Lines of the data that contain the word "bottom" are the ones to copy.

--- Data shown ---

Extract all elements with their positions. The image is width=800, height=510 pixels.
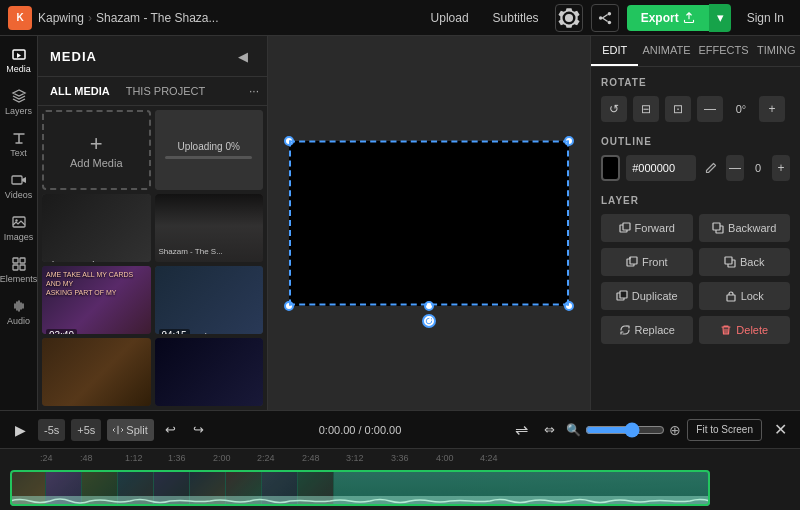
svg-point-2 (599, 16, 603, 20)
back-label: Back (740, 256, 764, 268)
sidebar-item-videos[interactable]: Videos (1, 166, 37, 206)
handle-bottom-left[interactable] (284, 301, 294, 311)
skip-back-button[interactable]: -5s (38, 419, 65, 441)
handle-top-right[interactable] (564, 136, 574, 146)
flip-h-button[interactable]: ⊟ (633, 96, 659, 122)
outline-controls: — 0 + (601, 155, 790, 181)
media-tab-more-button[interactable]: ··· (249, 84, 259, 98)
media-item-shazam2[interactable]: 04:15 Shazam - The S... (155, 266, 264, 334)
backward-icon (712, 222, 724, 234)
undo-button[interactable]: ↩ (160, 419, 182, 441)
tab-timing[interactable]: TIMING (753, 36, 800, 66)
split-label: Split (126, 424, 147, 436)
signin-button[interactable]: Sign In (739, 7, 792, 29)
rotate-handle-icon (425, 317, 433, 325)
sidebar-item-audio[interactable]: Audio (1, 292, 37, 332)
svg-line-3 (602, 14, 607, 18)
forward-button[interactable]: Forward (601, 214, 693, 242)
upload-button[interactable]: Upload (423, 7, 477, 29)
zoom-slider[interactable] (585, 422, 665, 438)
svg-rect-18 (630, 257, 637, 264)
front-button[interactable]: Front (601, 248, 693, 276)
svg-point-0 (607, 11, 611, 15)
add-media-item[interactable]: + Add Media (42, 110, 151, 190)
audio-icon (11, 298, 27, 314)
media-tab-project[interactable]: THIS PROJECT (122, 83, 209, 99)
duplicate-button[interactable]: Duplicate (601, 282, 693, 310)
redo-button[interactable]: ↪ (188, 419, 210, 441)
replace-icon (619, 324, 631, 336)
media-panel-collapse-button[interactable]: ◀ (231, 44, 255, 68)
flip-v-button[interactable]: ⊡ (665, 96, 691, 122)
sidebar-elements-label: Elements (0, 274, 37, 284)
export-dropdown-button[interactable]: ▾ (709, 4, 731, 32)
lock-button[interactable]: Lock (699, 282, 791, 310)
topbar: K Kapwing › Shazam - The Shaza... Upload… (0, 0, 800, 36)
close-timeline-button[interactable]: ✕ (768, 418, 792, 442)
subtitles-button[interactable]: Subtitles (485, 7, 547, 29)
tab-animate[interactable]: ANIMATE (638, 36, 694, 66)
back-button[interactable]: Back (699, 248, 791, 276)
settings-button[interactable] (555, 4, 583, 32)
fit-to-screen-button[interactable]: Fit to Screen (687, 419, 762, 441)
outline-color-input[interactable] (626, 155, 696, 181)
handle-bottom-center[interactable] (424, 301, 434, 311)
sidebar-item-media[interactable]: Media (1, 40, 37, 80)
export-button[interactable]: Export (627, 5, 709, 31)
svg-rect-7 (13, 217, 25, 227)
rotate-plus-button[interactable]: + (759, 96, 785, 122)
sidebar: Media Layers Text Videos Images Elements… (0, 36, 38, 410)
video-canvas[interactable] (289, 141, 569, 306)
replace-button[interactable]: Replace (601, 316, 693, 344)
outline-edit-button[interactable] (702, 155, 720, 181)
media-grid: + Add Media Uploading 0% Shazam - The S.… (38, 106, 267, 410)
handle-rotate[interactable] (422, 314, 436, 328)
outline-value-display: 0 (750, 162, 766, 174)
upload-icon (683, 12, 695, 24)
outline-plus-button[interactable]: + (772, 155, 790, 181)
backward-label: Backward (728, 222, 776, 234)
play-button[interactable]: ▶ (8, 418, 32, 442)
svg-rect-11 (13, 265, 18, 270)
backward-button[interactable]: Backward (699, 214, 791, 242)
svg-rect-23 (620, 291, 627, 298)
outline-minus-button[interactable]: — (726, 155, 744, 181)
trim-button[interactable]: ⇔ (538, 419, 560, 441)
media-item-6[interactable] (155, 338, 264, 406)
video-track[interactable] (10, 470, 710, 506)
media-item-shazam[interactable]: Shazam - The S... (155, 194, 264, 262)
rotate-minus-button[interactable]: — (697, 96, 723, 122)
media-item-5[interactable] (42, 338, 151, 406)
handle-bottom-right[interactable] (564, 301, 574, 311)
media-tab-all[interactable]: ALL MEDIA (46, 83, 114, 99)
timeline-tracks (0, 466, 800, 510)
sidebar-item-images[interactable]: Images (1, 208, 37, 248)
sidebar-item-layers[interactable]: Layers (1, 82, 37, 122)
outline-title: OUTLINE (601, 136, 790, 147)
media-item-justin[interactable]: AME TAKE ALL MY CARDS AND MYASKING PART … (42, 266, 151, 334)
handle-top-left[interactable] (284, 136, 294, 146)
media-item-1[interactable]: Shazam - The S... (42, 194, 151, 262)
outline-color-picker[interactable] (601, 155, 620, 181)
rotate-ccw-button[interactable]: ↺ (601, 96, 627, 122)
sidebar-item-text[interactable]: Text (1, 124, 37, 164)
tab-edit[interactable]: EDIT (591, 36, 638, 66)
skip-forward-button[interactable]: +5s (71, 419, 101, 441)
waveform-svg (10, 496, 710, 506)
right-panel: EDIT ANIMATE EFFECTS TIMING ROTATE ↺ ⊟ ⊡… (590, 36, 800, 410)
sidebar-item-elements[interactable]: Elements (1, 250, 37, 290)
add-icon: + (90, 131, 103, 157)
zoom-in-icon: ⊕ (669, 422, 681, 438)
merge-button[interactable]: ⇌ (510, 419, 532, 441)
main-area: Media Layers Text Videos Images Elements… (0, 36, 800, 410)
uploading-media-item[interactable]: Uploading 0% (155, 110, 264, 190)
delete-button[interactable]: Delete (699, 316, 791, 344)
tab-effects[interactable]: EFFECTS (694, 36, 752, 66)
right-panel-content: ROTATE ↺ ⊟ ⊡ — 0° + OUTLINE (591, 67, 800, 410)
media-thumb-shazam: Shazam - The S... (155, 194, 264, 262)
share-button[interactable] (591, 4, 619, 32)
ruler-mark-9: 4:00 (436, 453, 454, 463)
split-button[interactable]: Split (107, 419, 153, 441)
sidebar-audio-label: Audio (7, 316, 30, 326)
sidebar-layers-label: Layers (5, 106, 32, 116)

---
--- Data shown ---

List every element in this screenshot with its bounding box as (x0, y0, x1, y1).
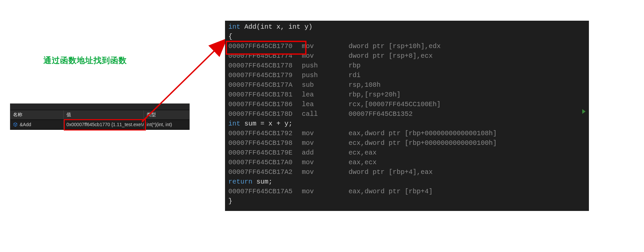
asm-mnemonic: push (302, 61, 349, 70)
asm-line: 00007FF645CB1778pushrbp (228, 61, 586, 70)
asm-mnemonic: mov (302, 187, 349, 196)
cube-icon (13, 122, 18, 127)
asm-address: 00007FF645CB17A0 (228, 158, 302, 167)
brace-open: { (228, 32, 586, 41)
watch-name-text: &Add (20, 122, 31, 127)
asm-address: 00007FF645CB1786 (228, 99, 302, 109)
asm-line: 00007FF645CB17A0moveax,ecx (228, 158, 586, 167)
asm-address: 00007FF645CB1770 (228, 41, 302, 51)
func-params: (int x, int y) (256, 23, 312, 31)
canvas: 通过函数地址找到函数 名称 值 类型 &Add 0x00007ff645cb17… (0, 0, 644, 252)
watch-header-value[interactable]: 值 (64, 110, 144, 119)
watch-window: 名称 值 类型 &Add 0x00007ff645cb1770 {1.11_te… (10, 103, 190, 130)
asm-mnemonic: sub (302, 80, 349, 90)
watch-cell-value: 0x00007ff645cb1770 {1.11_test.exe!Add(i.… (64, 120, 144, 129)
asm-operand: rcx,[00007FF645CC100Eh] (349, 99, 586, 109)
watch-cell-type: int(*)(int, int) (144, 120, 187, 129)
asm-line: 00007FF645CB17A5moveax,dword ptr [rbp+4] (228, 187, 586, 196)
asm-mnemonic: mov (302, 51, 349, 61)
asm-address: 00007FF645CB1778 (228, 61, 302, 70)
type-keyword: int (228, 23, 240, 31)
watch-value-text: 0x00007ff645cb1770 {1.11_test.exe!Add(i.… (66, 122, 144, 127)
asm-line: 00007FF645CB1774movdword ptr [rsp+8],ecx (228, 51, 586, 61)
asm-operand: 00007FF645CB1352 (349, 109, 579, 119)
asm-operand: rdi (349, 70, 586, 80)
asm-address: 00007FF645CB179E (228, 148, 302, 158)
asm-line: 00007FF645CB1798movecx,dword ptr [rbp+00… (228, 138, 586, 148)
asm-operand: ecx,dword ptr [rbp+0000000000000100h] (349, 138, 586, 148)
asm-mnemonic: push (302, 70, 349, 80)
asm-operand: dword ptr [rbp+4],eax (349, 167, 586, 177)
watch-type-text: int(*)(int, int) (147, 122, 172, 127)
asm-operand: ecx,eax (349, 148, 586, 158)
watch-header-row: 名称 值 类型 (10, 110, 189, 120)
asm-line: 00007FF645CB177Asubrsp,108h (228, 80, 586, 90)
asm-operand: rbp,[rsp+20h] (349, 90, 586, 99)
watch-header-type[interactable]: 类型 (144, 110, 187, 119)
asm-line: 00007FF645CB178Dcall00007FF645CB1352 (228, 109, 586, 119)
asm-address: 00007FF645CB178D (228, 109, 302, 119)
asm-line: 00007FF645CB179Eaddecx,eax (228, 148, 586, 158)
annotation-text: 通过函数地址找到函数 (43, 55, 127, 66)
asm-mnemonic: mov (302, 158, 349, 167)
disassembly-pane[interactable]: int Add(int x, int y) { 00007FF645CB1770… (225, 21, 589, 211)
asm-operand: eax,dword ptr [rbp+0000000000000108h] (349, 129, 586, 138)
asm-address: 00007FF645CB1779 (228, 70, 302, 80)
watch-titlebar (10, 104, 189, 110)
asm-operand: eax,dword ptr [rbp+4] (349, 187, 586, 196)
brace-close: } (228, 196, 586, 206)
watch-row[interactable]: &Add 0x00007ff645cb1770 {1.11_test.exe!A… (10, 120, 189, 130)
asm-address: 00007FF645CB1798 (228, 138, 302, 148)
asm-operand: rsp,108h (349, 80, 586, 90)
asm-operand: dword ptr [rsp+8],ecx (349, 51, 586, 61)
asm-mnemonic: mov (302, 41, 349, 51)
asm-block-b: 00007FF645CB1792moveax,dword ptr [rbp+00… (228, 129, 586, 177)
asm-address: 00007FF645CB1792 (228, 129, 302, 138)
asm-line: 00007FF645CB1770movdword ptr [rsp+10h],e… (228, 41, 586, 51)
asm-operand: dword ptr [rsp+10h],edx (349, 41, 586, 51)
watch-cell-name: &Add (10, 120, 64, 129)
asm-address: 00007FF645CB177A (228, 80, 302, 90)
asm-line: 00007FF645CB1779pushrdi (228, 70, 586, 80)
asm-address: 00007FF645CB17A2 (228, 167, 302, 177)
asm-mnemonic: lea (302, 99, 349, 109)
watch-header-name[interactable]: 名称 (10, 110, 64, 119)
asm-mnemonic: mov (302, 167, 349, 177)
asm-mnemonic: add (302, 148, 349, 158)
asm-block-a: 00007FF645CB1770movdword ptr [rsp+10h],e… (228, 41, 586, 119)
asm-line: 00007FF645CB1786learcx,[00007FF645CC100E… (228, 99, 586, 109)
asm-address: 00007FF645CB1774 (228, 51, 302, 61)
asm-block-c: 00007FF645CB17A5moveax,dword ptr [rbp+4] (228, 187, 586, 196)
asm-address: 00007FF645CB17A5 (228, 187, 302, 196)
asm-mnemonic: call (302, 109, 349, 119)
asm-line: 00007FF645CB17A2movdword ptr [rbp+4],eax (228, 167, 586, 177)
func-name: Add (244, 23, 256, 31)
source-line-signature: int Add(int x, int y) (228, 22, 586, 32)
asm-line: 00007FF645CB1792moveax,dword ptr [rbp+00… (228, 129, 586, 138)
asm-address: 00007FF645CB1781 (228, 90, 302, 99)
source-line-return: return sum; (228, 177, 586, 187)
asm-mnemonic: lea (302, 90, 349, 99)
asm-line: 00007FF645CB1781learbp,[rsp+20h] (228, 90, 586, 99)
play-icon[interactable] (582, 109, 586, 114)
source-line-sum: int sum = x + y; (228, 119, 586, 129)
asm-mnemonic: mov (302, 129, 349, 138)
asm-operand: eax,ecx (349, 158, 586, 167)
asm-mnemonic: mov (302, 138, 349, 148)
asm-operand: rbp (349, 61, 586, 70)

---

> [Answer to this task]:
handle-bottom-left[interactable] (284, 301, 294, 311)
handle-bottom-center[interactable] (424, 301, 434, 311)
handle-bottom-right[interactable] (564, 301, 574, 311)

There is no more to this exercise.